First Statewide Outdoor Classroom Symposium Held in Chapel Hill


North Carolina’s first Outdoor Classroom Symposium was held October 22-24 at the N.C. Botanical Garden in Chapel Hill. This symposium focused on techniques for creating, maintaining and using outdoor classrooms and provided strategies for integrating outdoor learning into the curriculum. More than 150 teachers, teacher assistants, school administrators, parent volunteers, non-formal educators, landscape architects and playground designers from across the state came together for this inaugural event. The symposium was held in the N.C. Botanical Garden's new education center, which was designed to meet Platinum Leadership in Energy and Environmental Design (LEED) standards. This is the highest level of certification for green buildings.

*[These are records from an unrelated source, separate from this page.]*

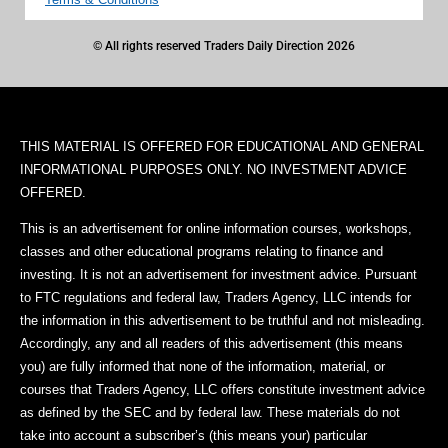
© All rights reserved Traders Daily Direction 2026
THIS MATERIAL IS OFFERED FOR EDUCATIONAL AND GENERAL
INFORMATIONAL PURPOSES ONLY. NO INVESTMENT ADVICE
OFFERED.
This is an advertisement for online information courses, workshops,
classes and other educational programs relating to finance and
investing. It is not an advertisement for investment advice. Pursuant
to FTC regulations and federal law, Traders Agency, LLC intends for
the information in this advertisement to be truthful and not misleading.
Accordingly, any and all readers of this advertisement (this means
you) are fully informed that none of the information, material, or
courses that Traders Agency, LLC offers constitute investment advice
as defined by the SEC and by federal law. These materials do not
take into account a subscriber’s (this means your) particular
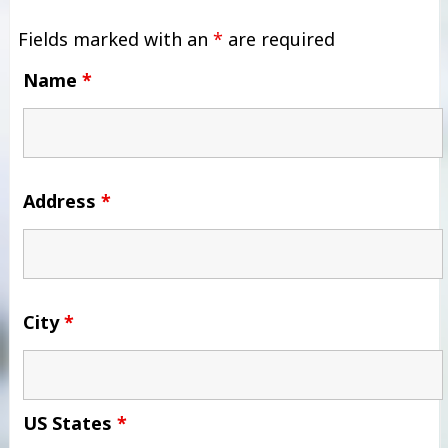
Fields marked with an
*
are required
Name
*
Address
*
City
*
US States
*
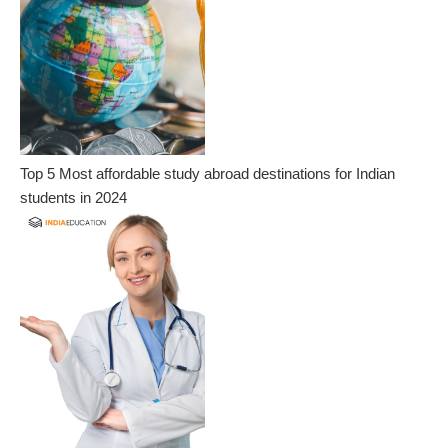
Top 5 Most affordable study abroad destinations for Indian
students in 2024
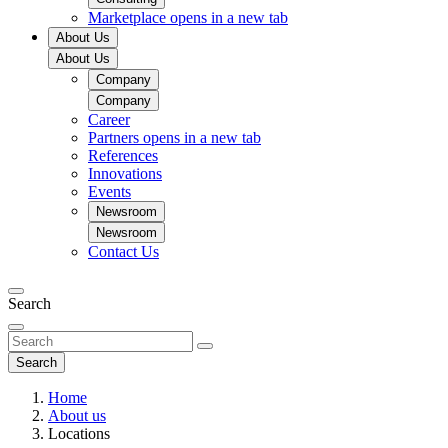
Marketplace
opens in a new tab
About Us
About Us
Company
Company
Career
Partners
opens in a new tab
References
Innovations
Events
Newsroom
Newsroom
Contact Us
Search
Search
Home
About us
Locations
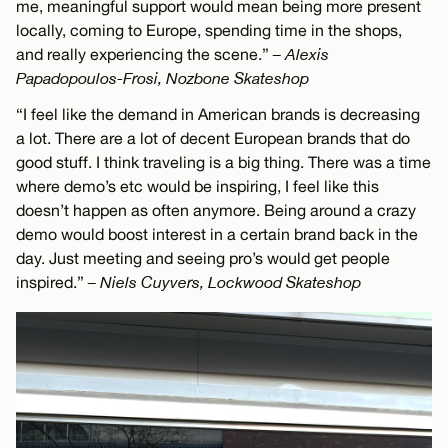
me, meaningful support would mean being more present
locally, coming to Europe, spending time in the shops,
and really experiencing the scene.”
– Alexis
Papadopoulos-Frosi, Nozbone Skateshop
“I feel like the demand in American brands is decreasing
a lot. There are a lot of decent European brands that do
good stuff. I think traveling is a big thing. There was a time
where demo’s etc would be inspiring, I feel like this
doesn’t happen as often anymore. Being around a crazy
demo would boost interest in a certain brand back in the
day. Just meeting and seeing pro’s would get people
inspired.”
– Niels Cuyvers, Lockwood Skateshop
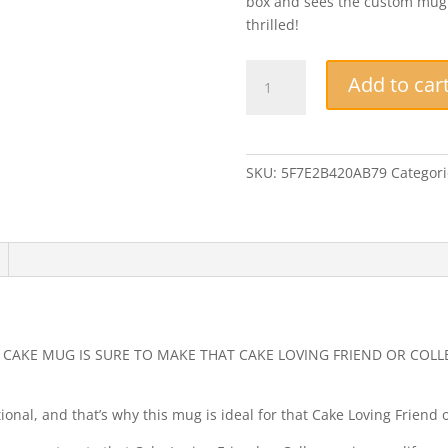
box and sees the custom mug yo
thrilled!
Funny
Add to car
Mug
-
I'm
Only
SKU:
5F7E2B420AB79
Categori
Here
For
The
Coffee
And
Cake
-
Novelty
D CAKE MUG IS SURE TO MAKE THAT CAKE LOVING FRIEND OR COLL
Gift
Coffee
onal, and that’s why this mug is ideal for that Cake Loving Friend o
Mug,
Workmate,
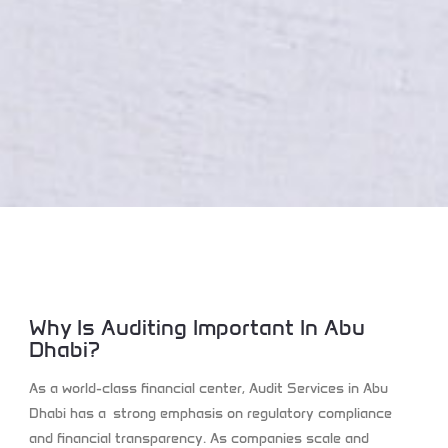
Why Is Auditing Important In Abu
Dhabi?
As a world-class financial center, Audit Services in Abu
Dhabi has a strong emphasis on regulatory compliance
and financial transparency. As companies scale and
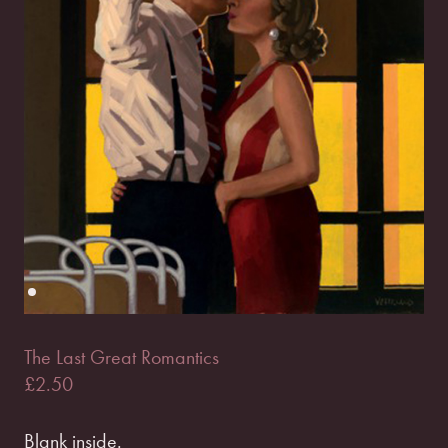
The Last Great Romantics
£
2.50
Blank inside.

Session topics included how to create specific types of school gardens and natural areas, how to start farm-to-school programs and how to design and use school grounds to enhance learning across the curriculum. The symposium was a partnership between the Albemarle-Pamlico National Estuary Program (APNEP), the N.C. Office of Environmental Education, the Environmental Education Fund, the N.C. Botanical Garden at the University of North Carolina Chapel Hill and the Natural Learning Initiative at N.C. State University.

The symposium ended with Saturday tours of Piedmont-area schools, environmental education centers and farmers markets. Cam Collyer, one of the symposium's two keynote speakers who lives and works in Toronto, joined in on the tours and was very impressed with what he saw, noting that our state already has some great schoolyard learning projects for others to model. (Watch this video story about George Watts Elementary, one of the school gardens on the tour)

Speakers included Dr. Dilafruz Williams, founding director of the Leadership in Ecology, Culture and Learning program at Portland State University; Brian Day, executive director of the North American Association for Environmental Education; Cam Collyer, director of the Toyota Evergreen Learning Grounds Program; Beverly G. Vance, Interim Section Chief K-12 Science, N.C. Department of Public Instruction and Dr. Robin Moore, professor of Landscape Architecture at North Carolina State University and an internationally-recognized researcher and author on outdoor learning environments. N.C. Department of Environment and Natural Resources Secretary Dee Freeman finished out the sessions with closing remarks.

Based on the positive participant feedback, the Office of Environmental Education and APNEP plan to hold follow-up workshops and future symposia. Articles and peer-reviewed research on the academic and health benefits of outdoor learning and environmental education are available on the N.C. Office of Environmental Education's Research & Data page.